Op vrijdag 27 oktober vindt voor de vijfde keer ‘Namen Blijven’ plaats

Onder het motto ‘…wat je in je hart bewaart, raak je nooit kwijt’ biedt Namen Blijven aan nabestaanden van welke religie of levensbeschouwing, en van welke afkomst dan ook, de gelegenheid om bewust stil te staan bij hun…

Onder het motto ‘…wat je in je hart bewaart, raak je nooit kwijt’ biedt Namen Blijven aan nabestaanden van welke religie of levensbeschouwing, en van welke afkomst dan ook, de gelegenheid om bewust stil te staan bij hun overleden dierbaren. Bezoekers kunnen een sfeervolle, met fakkels en vuurkorven verlichte wandelroute volgen door het Vroege Vogelbos achter Het Eksternest in Almere Haven. Langs deze route bieden kunstenaars, ritueelbegeleiders en anderen verschillende creatieve manieren aan om te herinneren, herdenken en bezinnen. Dit aanbod wordt aangevuld met zang, poëzie en muziek.

 

De avond start om 18.30 uur met de sluitingsceremonie van het kinderproject ‘Maak een mo(nu)mentje’, aansluitend kan tot 21.00 uur de route worden gelopen.

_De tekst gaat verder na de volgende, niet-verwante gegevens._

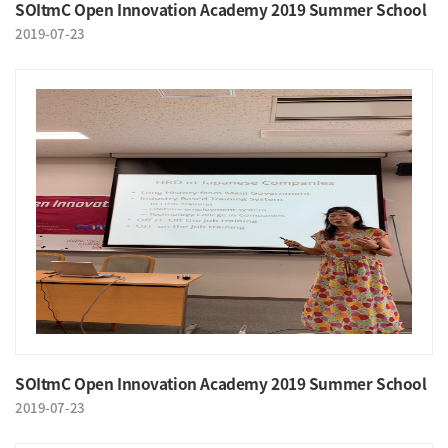
SOItmC Open Innovation Academy 2019 Summer School
2019-07-23
SOItmC Open Innovation Academy 2019 Summer School
2019-07-23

De bezoeker is geheel vrij om al of niet aan de aangeboden manieren van herinneren en herdenken mee te doen. Hij kan er ook voor kiezen om alleen de wandeling maken, in de wetenschap onder lotgenoten te zijn. Ook kinderen zijn van harte welkom om bij het verlies van een dierbare overledene stil te staan. Dat kan ook een geliefd dier zijn.

Namen Blijven is een jaarlijks terugkerend evenement dat in 2013 voor het eerst werd georganiseerd. De organisatie is in handen van een groep inwoners van Almere en omgeving die in de huidige prestatiegerichte maatschappij meer ruimte willen maken om bezig te zijn met vragen over de zin van ons leven, met de verdieping en verwerking van alles wat we meemaken. Daarvoor zoeken ze nieuwe, eigentijdse vormen, zoals deze wandeling om te herinneren en herdenken.

Reacties van bezoekers in de afgelopen jaren:

  • ‘Voor mij was alleen de wandeling zelf al de moeite waard’,
  • ‘We hebben met het hele gezin meegedaan, de kinderen vonden het geweldig’
  • ‘De volgende ochtend ben ik voor het eerst weer met een lach opgestaan.’